Inmates may have taken state for $1B in fraudulent unemployment benefits
California’s unemployment benefits system has been rife with fraud since the pandemic began and may have handed out upwards of $1 billion to jail and prison inmates, a coalition of local, state and federal prosecutors announced at a Sacramento news conference on Nov. 24.
Tens of thousands of inmates at county, state and federal prisons and jails have received unemployment benefits, including convicted murderers serving life sentences or sitting on death row. Benefits already paid out in their names could total more than $1 billion, and amount to “perhaps one of the biggest frauds of taxpayer dollars in California history,” Sacramento County District Attorney Anne Marie Schubert said during the news conference, which was streamed online.

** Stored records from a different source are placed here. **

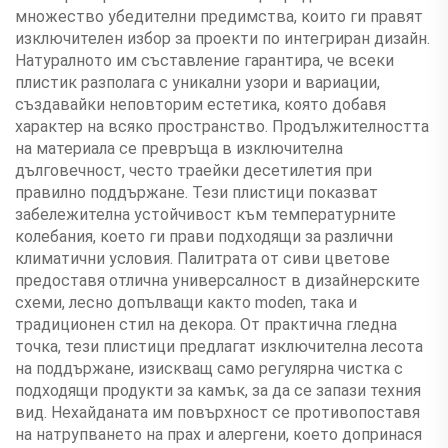
множество убедителни предимства, които ги правят
изключителен избор за проекти по интегриран дизайн.
Натуралното им съставление гарантира, че всеки
плистик разполага с уникални узори и вариации,
създавайки неповторим естетика, която добавя
характер на всяко пространство. Продължителността
на материала се превръща в изключителна
дълговечност, често траейки десетилетия при
правилно поддържане. Тези плистици показват
забележителна устойчивост към температурните
колебания, което ги прави подходящи за различни
климатични условия. Палитрата от сиви цветове
предоставя отлична универсалност в дизайнерските
схеми, лесно допълващи както moden, така и
традиционен стил на декора. От практична гледна
точка, тези плистици предлагат изключителна лесота
на поддържане, изискващ само регулярна чистка с
подходящи продукти за камък, за да се запази техния
вид. Нехайданата им повърхност се противопоставя
на натрупването на прах и алергени, което допринася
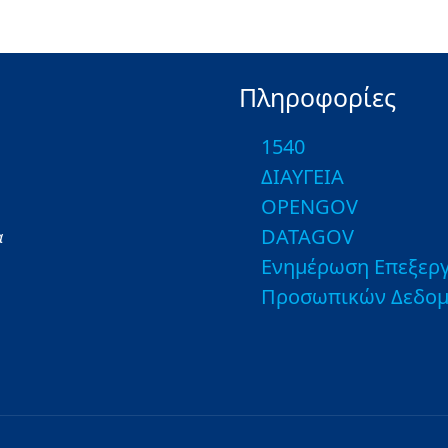
Πληροφορίες
1540
ΔΙΑΥΓΕΙΑ
OPENGOV
DATAGOV
α
Ενημέρωση Επεξεργ
Προσωπικών Δεδο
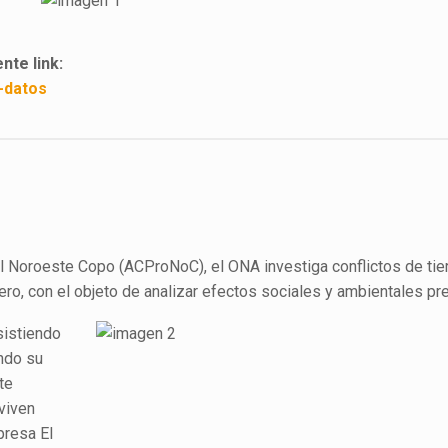
nte link:
e-datos
 Noroeste Copo (ACProNoC), el ONA investiga conflictos de tier
tero, con el objeto de analizar efectos sociales y ambientales pr
sistiendo
ndo su
nte
viven
resa El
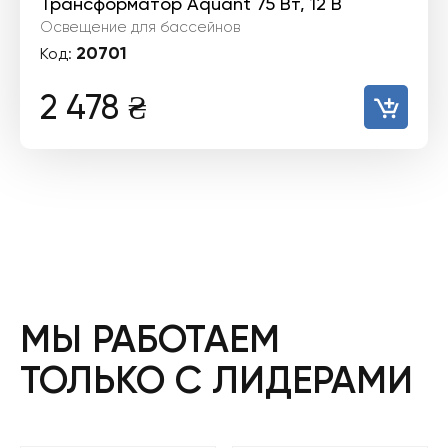
Трансформатор Aquant 75 Вт, 12 В
Освещение для бассейнов
20701
Код:
2 478
₴
МЫ РАБОТАЕМ
ТОЛЬКО С ЛИДЕРАМИ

The California Employment Development has formed a task force to address the issue. The task force and prosecutors found fraud that Schubert called “honestly staggering,” including benefits going to inmates in every California prison.
Between March and August, there were 35,000 benefit claims on behalf of imprisoned people, and 20,000 of those claims were paid. Some of the state benefit debit cards were sent directly to inmates at their prison addresses under their real names; other inmates used outside addresses, aliases or fake or stolen names and social security numbers. They frequently had help from friends and relatives on the outside.
Unlike 35 other states, California does not have a system in place to check the names of benefit applicants against a list of jail and prison inmates.
Of the 700-plus inmates on death row in San Quentin, 133 had filed for unemployment benefits. There are “a lot of notorious people” on that list, including serial killers, Schubert said.
Unemployment benefit fraud is also rampant in local jails, she said.
“The breadth of this problem is massive,” Schubert said.